Steven “Steve” McBee Sr. made his first appearance on season 2 of The McBee Dynasty — seven episodes in — after the patriarch remained largely offscreen while weathering an FBI investigation.
During the Monday, August 11, episode of the hit Bravo series, Steve appeared on the show for the first time this season after reuniting with his sons in Nashville. Steven Jr., Jesse, Cole and Brayden were joined by Galyna Saltkovska, who previously dated their father before he struck up a romance with her friend Masha.
“Seeing my dad for the first time [in a while] is obviously amazing,” Jesse said in a confessional. “I miss him and I miss hanging out with him.”
Steve revealed that he hadn’t seen his sons “for months.”
Steve originally played a large role on the show when season 1 aired on Peacock. The first season, which concluded in 2024, ended with McBee Farming Operations failing to secure a venture capital loan. As a result, Steve chose to step away and left McBee Farm & Cattle to Steven Jr. to handle.
Season 2 moved to Bravo earlier this summer, and most of the McBee family continued to film. Steve, however, was missing for several episodes before Steven Jr. confirmed that his dad was being investigated by the FBI.
“We’ve leaned into family. We take it day by day,” Steven Jr. exclusively told Us Weekly in July. “The situation is still ongoing. We’re hoping to have it wrapped up and have some finality to it before the end of the year. That’s the goal, just so we can move on and say, ‘OK, we’ve got this figured out. We can start life again now.’”
He added: “The hard part about it is it’s so unknown. We don’t know what it’s going to look like, so we’re preparing. We’re eating dinner together as a family with my dad, including my mom driving up to the farm three to four nights a week, enjoying the time with the grand babies. Just really cherishing time as a family because we don’t know what it’s going to look like afterwards.”
Jesse recalled learning about the scandal on screen. “It was a shell shock just seeing the weight that Steven had been [dealing with],” he shared with Us at the time. “It made a lot of things make a lot more sense, just the way that Steven was stressed out and we were trying to figure out why we thought we knew all of his stresses, and obviously he was holding that in and bearing that weight on his shoulders.”
In November 2024, the U.S. Attorney’s Office Western District of Missouri announced in a press release that Steve was charged with one count of federal crop insurance fraud. Steve was accused of making a false report to an insurance provider in 2018, where he underreported his “corn crop by approximately 674,812 bushels” and “his total 2018 soybean crop by approximately 155,833 bushels,” per the DOJ.
Steve allegedly received more than $2.6 million in federal crop insurance benefits plus an additional $552,000 in federal crop insurance premium subsidies after providing the false numbers. He was also accused of committing fraud in 2019 and 2020 when Steve allegedly misrepresented that his soybean crops were “the first crop in certain fields” when he was also using the same space to grow wheat.

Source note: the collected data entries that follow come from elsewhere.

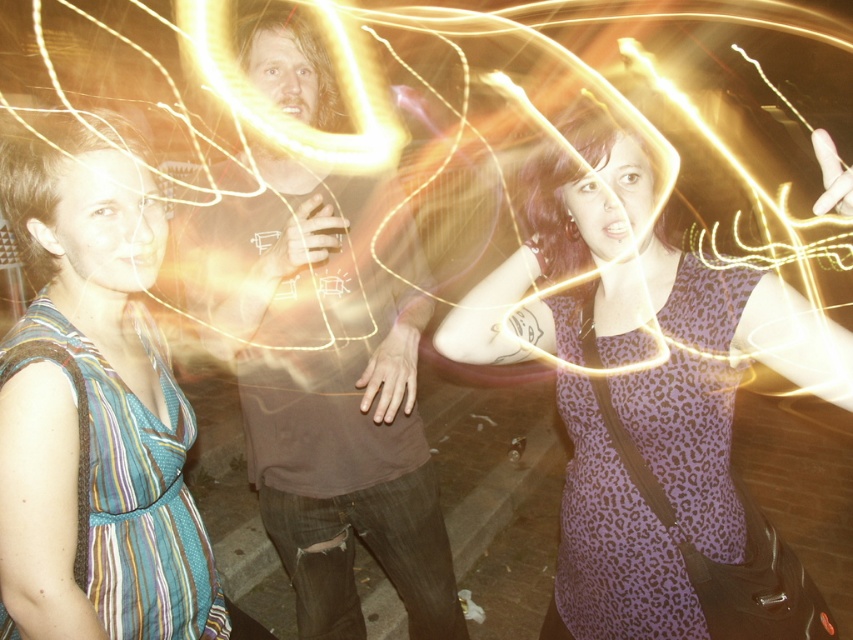 You are a photographer setting up a tripod to capture the scene between the brown cotton shirt at center and the striped fabric dress at left. The tripod requires a minimum of 18 inches between the two subjects to focus properly. Will the current distance suffice?

The distance between the brown cotton shirt at center and the striped fabric dress at left is 18.84 inches, which exceeds the required 18 inches. Therefore, the tripod can focus properly.

You are planning to hang both the purple leopard print dress at center and the striped fabric dress at left on a single hanger. The hanger can only hold items within 30 inches combined. Can both dresses fit together on the hanger?

The purple leopard print dress at center and striped fabric dress at left are 29.15 inches apart, so yes, they can fit together on the hanger since the combined length is under 30 inches. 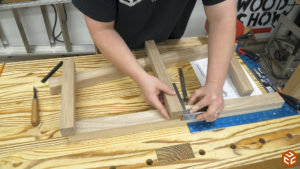 Where is `marker`? The image size is (300, 169). marker is located at coordinates (54, 69). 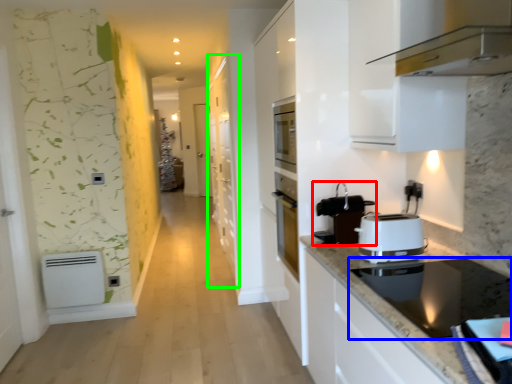 Question: Based on their relative distances, which object is nearer to kitchen appliance (highlighted by a red box)? Choose from home appliance (highlighted by a blue box) and cabinetry (highlighted by a green box).

Choices:
 (A) home appliance
 (B) cabinetry

Answer: (A) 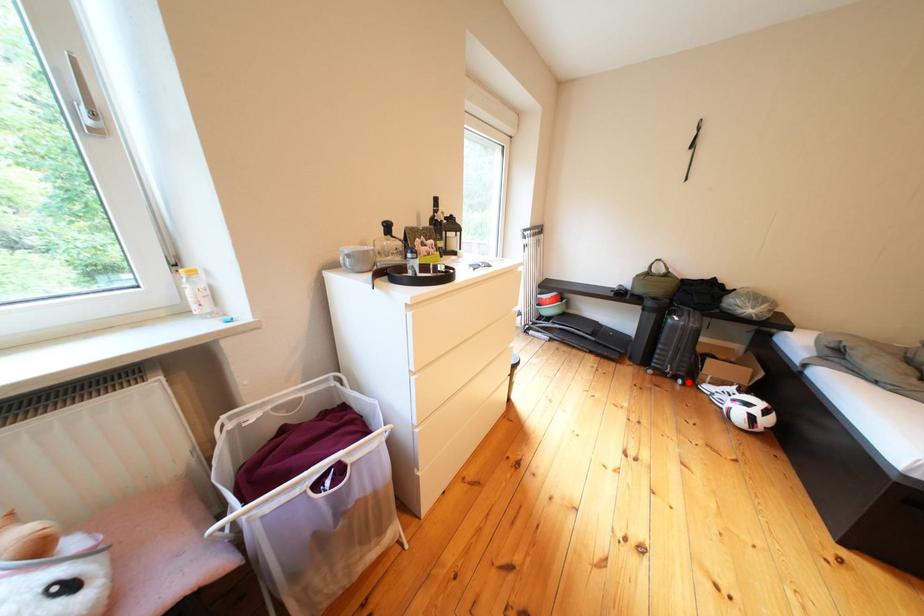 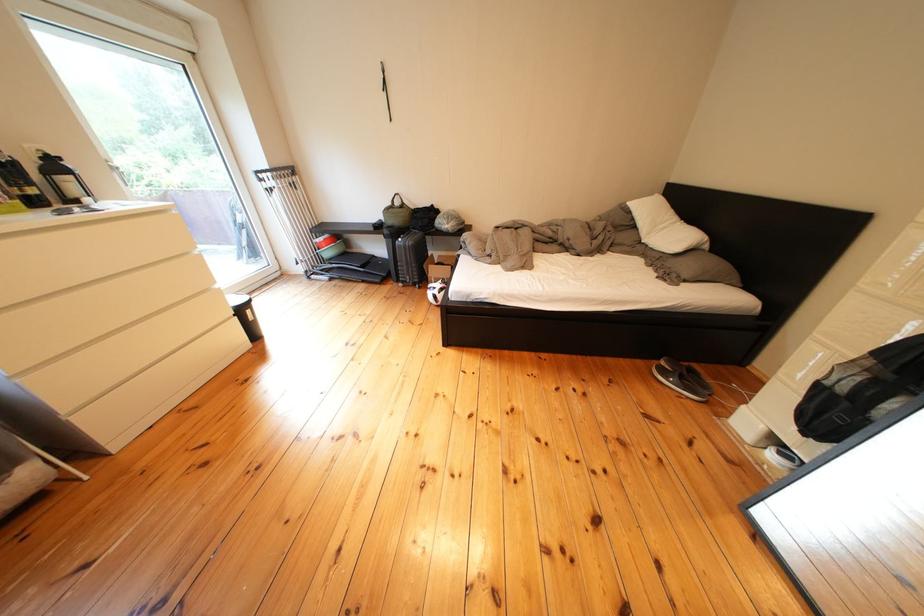 Where in the second image is the point corresponding to the highlighted location from the first image?

(429, 290) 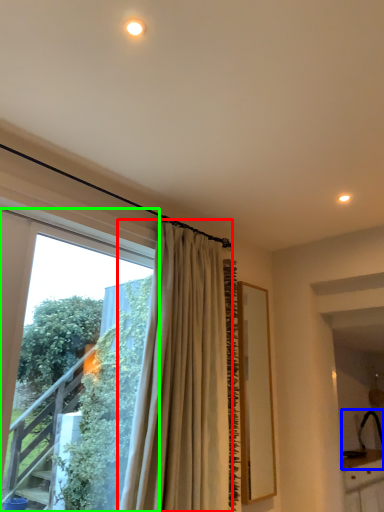 Question: Based on their relative distances, which object is farther from curtain (highlighted by a red box)? Choose from sink (highlighted by a blue box) and window (highlighted by a green box).

Choices:
 (A) sink
 (B) window

Answer: (A) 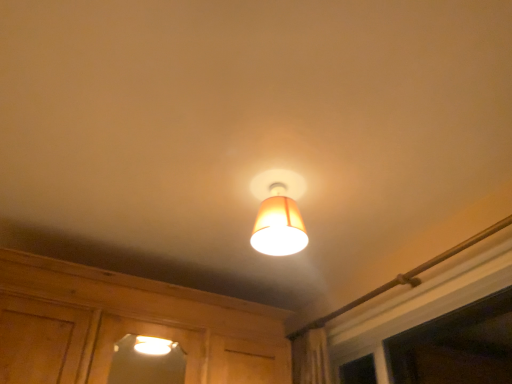 Question: Is white plastic window at upper right inside matte orange fabric lampshade at center?

Choices:
 (A) no
 (B) yes

Answer: (A)

Question: From the image's perspective, is matte orange fabric lampshade at center on top of white plastic window at upper right?

Choices:
 (A) yes
 (B) no

Answer: (A)

Question: Is matte orange fabric lampshade at center thinner than white plastic window at upper right?

Choices:
 (A) yes
 (B) no

Answer: (B)

Question: Does matte orange fabric lampshade at center appear on the left side of white plastic window at upper right?

Choices:
 (A) no
 (B) yes

Answer: (B)

Question: Is there a large distance between matte orange fabric lampshade at center and white plastic window at upper right?

Choices:
 (A) no
 (B) yes

Answer: (B)

Question: Can you confirm if matte orange fabric lampshade at center is wider than white plastic window at upper right?

Choices:
 (A) yes
 (B) no

Answer: (A)

Question: Does white plastic window at upper right appear on the right side of matte orange fabric lampshade at center?

Choices:
 (A) no
 (B) yes

Answer: (B)

Question: Is white plastic window at upper right not close to matte orange fabric lampshade at center?

Choices:
 (A) no
 (B) yes

Answer: (B)

Question: Does white plastic window at upper right come behind matte orange fabric lampshade at center?

Choices:
 (A) no
 (B) yes

Answer: (A)

Question: Considering the relative sizes of white plastic window at upper right and matte orange fabric lampshade at center in the image provided, is white plastic window at upper right wider than matte orange fabric lampshade at center?

Choices:
 (A) yes
 (B) no

Answer: (B)

Question: From a real-world perspective, is white plastic window at upper right positioned under matte orange fabric lampshade at center based on gravity?

Choices:
 (A) no
 (B) yes

Answer: (B)

Question: Is white plastic window at upper right located outside matte orange fabric lampshade at center?

Choices:
 (A) no
 (B) yes

Answer: (B)

Question: Is white plastic window at upper right situated inside matte orange fabric lampshade at center or outside?

Choices:
 (A) outside
 (B) inside

Answer: (A) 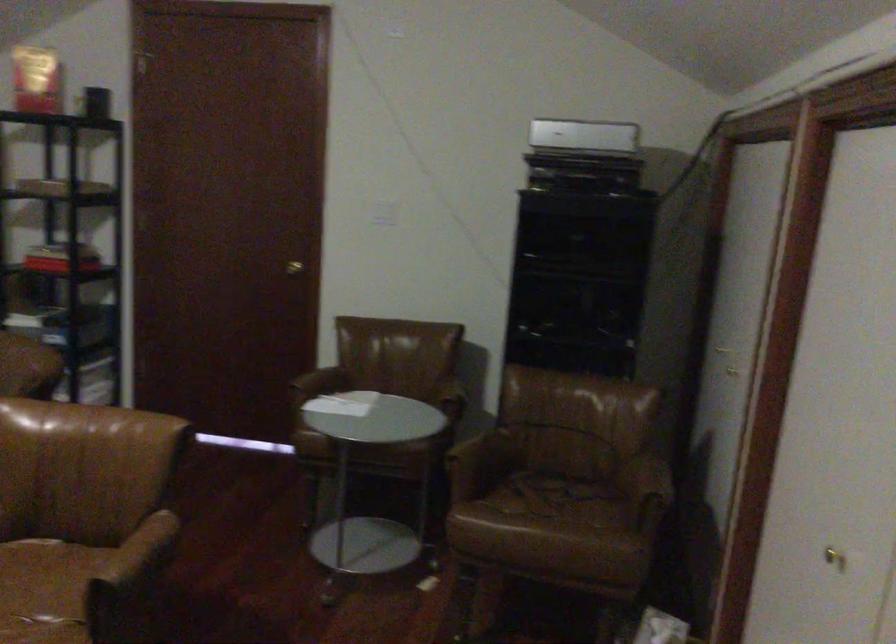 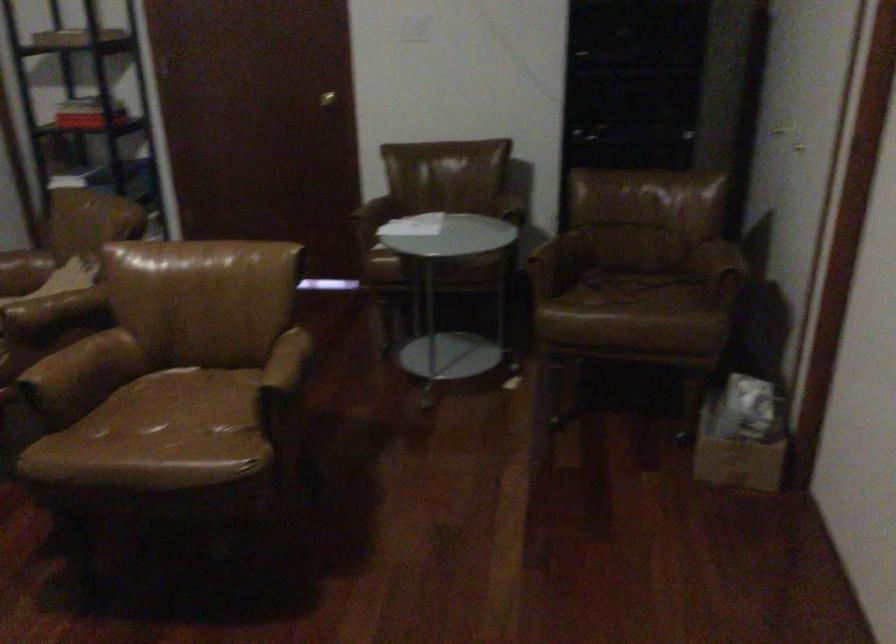 Question: In a continuous first-person perspective shot, in which direction is the camera moving?

Choices:
 (A) Left
 (B) Right
 (C) Forward
 (D) Backward

Answer: (A)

That same month, Steve pleaded guilty for his involvement in a multimillion-dollar fraud scam using federal crop insurance. According to the press release, Steve signed a plea deal where he agreed to pay restitution that will be determined by the court. He waived his right to a grand jury and is currently facing up to 30 years in a federal prison without parole. His sentencing is slated for September.
The McBee Dynasty: Real American Cowboys airs on Bravo Mondays at 9 p.m. ET.